Yes, that is the kitchen table and yes, that is my daughter on top of it. I did say I needed help, didn't I?
Megan won't stop climbing on top of the kitchen table. On the day I took this picture, we were all ready to go out shopping. I had to run upstairs to get my socks and I came back to find her in her new favorite spot, dancing on top of the kitchen table. I was gone for no more than 30 seconds!
I need some advice. Real advice. Please don't tell me not to leave her for 30 seconds. (Only someone who has never stayed at home with kids will think that is possible anyway.) A few times a day (ha) I must look in a direction that is not hers. While I am doing so, I must be confident she is not dancing on the table.

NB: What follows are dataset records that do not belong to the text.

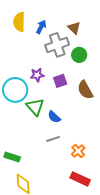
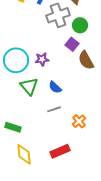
purple star: (37, 75) -> (42, 59), moved
purple square: (60, 81) -> (72, 44), moved, turned -32
green triangle: (35, 107) -> (29, 86), moved
red rectangle: (80, 179) -> (60, 151), moved, turned -48

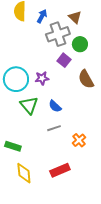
purple square: (72, 44) -> (64, 60), moved

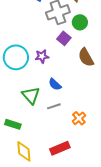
green triangle: (29, 105) -> (31, 95), moved

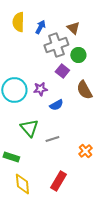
blue semicircle: (55, 84) -> (56, 105), moved, turned -72
orange cross: (79, 118) -> (85, 151), moved
red rectangle: (60, 148) -> (58, 181), turned -36

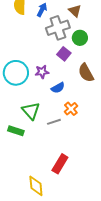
orange cross: (85, 151) -> (71, 109), moved
green rectangle: (11, 157) -> (16, 131), moved
yellow diamond: (22, 184) -> (36, 186), moved

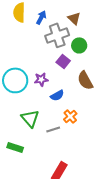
green rectangle: (16, 131) -> (15, 147), moved

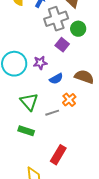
brown semicircle: (85, 80) -> (84, 77), moved, turned 138
green rectangle: (15, 147) -> (26, 131), moved

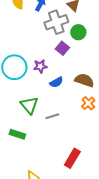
orange cross: (69, 100) -> (88, 103), moved
green rectangle: (26, 131) -> (17, 134), moved
red rectangle: (58, 155) -> (72, 158), moved

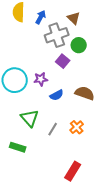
orange cross: (88, 103) -> (77, 127), moved
gray line: (52, 116) -> (53, 129), turned -40

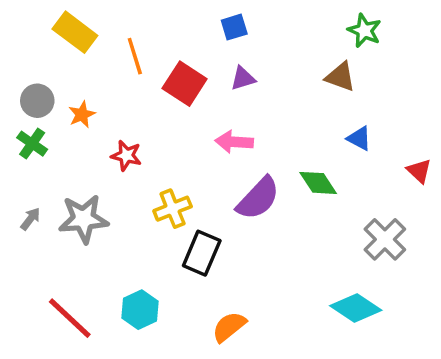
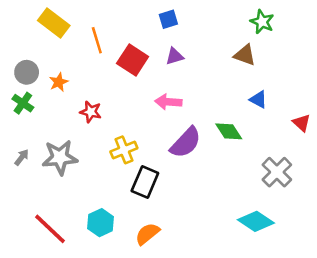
orange semicircle: (229, 327) -> (147, 234), moved

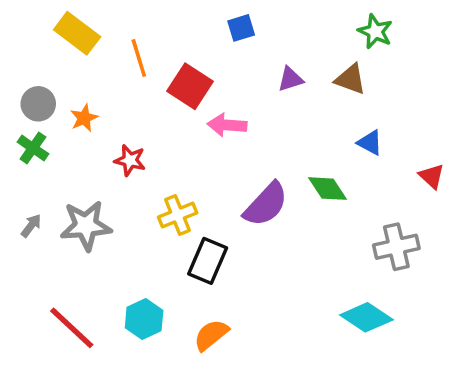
purple triangle: (175, 56) -> (291, 79), moved
pink arrow: (168, 102) -> (227, 125), moved
gray cross: (277, 172) -> (396, 247), turned 32

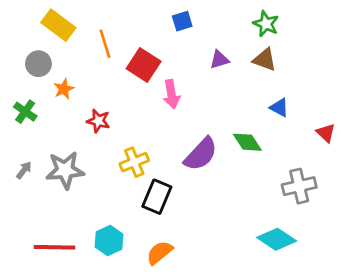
green star: (375, 32) -> (266, 24), moved
gray circle: (38, 104) -> (38, 64), moved
pink arrow: (227, 125) -> (172, 94), turned -104
red line: (72, 328) -> (54, 247), turned -42

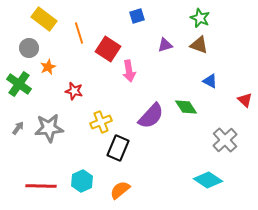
green cross: (25, 112) -> (19, 84), size x1.4
gray cross: (299, 186) -> (225, 140), turned -30

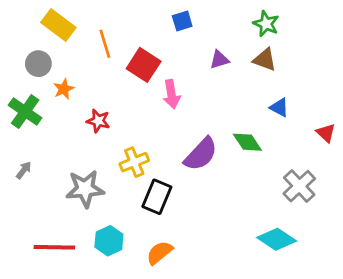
gray star: (49, 128) -> (85, 189), moved

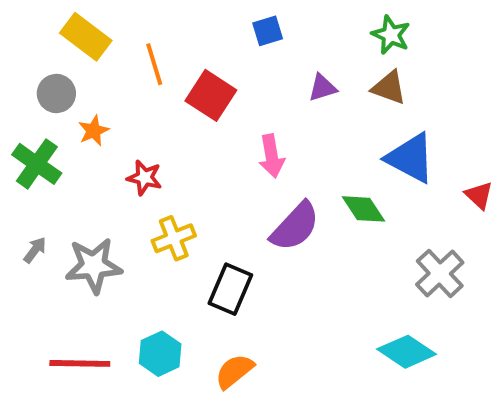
pink arrow: (172, 94) -> (272, 156), moved
blue triangle: (279, 108) -> (410, 158), size x1.8
yellow cross: (134, 162) -> (174, 238), moved
gray star: (85, 189) -> (94, 266), moved

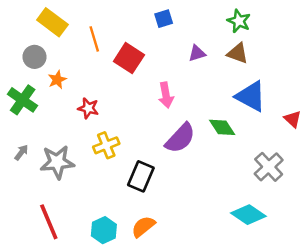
cyan hexagon: (160, 354) -> (104, 230), moved
red line: (80, 363) -> (49, 222), turned 66

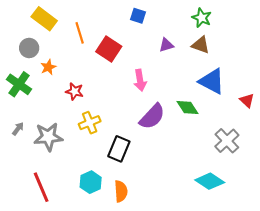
blue square: (164, 19) -> (138, 16), turned 35
orange semicircle: (143, 227) -> (121, 191), turned 125
cyan hexagon: (104, 230) -> (91, 182), moved

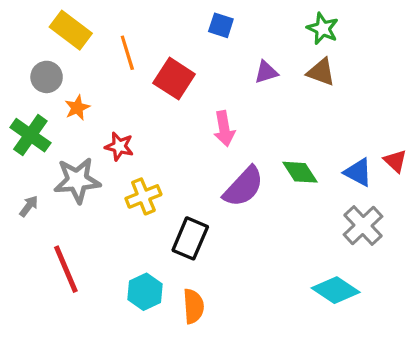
blue triangle: (212, 81) -> (358, 172), moved, size x0.7
gray star: (48, 137) -> (77, 180), moved
red line: (41, 187) -> (66, 269), moved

I've read three books on toddlers from cover to cover and still don't feel like I'm in control of my pint-sized climber. One book says it is ok to slap on the hand in a dangerous situation to get the child's attention quickly and to let them know in no uncertain terms that their behavior is unacceptable. (ex: running into the street) Climbing on top of tables????? Well, I tried it. I slapped her hand and she cried. Then she climbed back up on the table. I continued this cycle until I realized IT WASN'T WORKING. I don't want to have to hit her - I really don't. I'm especially not going to knowing it isn't working.
The same book said to try putting the toddler in time-out to allow for introspection. Are they serious??? INTROSPECTION?? My child introspects nothing right now!!! On the the next book.
The next book said to let the child learn from natural consequences. For example, the natural consequence of throwing your food is that you cannot reach it and therefore don't get to eat it. This plan doesn't work in all circumstances. It would be crazy to let her learn about the natural consequences of climbing on the table by falling off. Besides, she already fell off once (remember?) and obviously didn't learn her lesson. (note the sarcasm)
The third book said to count to three out loud to give the child a chance to change their behavior. (Katie tried this, by the way, to which Colin replied "4 - 5 - 6 and 7.....yea," so pleased with himself he could count.) Not exactly a glowing review for this particular plan. Anway, the book says if the behavior doesn't change, pick the toddler up and move them to time-out. If they leave the time-out area, DO NOT hold them in it. It gives them attention, which you don't want to do. It says if they leave the time-out area, use a playpen to contain them for one minute for every year old they are.
My problem with that plan is that Megan sometimes sleeps in her playpen when we are away. I don't want her to get confused and think she is in trouble when we try to put her in bed away from home. Also, am I going to be putting my five year old in timeout in a playpen??
I modified the book's plan and sat a chair in the corner of the dining room. I sat her in it immediately after she climbed on the kitchen table. I set the timer on the stove to 1 minute and did not give her any attention. When I came back to get her, she was standing on the dining room chair!!!!!!! AHHHHHHHHHHH!!!!!!!
Please, please help. I have a Master's degree in education, specializing in children with behavior/emotional issues. My area of expertise does not extend down to 15 month olds with a fondness for climbing.
Once we've solved this problem, I have others................screaming in the grocery store to get down, throwing all the food out of the cart on the floor, picking her nose in public, passing gas loudly in the library and grunting..........these are just a few of Megan's charming habits. Ideas??? Ideas, please!!!!!!!!!!!!